Après le drame survenu à Calais où 27 personnes ont péri en tentant de rejoindre le Royaume-Uni, les dirigeants de la Croix-Rouge britannique et française appellent, dans une tribune au « Monde », à reprendre les discussions sur les politiques d’asile et d’immigration afin d’aboutir à des règles claires qui protègent et qui sauvent.

Tribune. Le 24 novembre, 27 femmes, hommes et enfants tentant de rejoindre le Royaume-Uni depuis Calais (Pas-de-Calais) sont morts noyés dans la Manche. Ce drame, au triste record depuis 2018, est un coup supplémentaire porté à notre commune humanité. Aucun pays ne peut à lui seul résoudre cet enjeu global et complexe. Mais, en ce moment même, alors que nous avons besoin que les États travaillent ensemble, il semble que les portes se ferment.

Parce que personne ne souhaite voir une nouvelle tragédie se produire dans la Manche, les gouvernements français et britannique doivent travailler de concert et maintenir les opérations de recherche et de sauvetage en mer pour sauver des vies.

Les Croix-Rouge française et britannique, membres fondateurs du plus grand mouvement humanitaire mondial, partagent la conviction qu’une réponse basée sur la solidarité et la responsabilité partagée de l’accueil constitue le seul horizon désirable. Chacun doit y prendre sa part. Par conséquent, nous accomplissons notre devoir au secours de ceux qui risquent tout pour un autre destin, et ce de façon inconditionnelle. Chaque jour, nos bénévoles et salariés, depuis des années, viennent en aide aux personnes exilées à la frontière franco-britannique aux côtés de nombreuses autres associations et habitants dont la volonté ne faiblit pas.
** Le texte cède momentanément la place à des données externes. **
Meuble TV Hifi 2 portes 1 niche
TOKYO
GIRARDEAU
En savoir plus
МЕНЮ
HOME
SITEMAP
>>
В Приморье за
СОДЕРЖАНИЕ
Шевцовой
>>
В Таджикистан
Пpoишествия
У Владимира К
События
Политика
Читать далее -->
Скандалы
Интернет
Processus de déshumanisation

Notre espace humanitaire doit être préservé pour nous permettre d’intervenir au service des voyageurs de cette terrible odyssée, qui, après avoir souvent fui le pire chez eux, suivent une route pavée de dangers et d’insécurité. Ceux qui l’empruntent peinent à répondre à leurs besoins de base : accès à l’hygiène, à l’eau potable, aux soins… Leur parcours est jalonné de passeurs et de trafiquants dont la misère est le fond de commerce. Surtout, leur parcours d’exil se présente bien souvent comme un processus de déshumanisation, qui anéantit leur vie dans sa dimension biographique. Etre en vie sans se sentir vivant.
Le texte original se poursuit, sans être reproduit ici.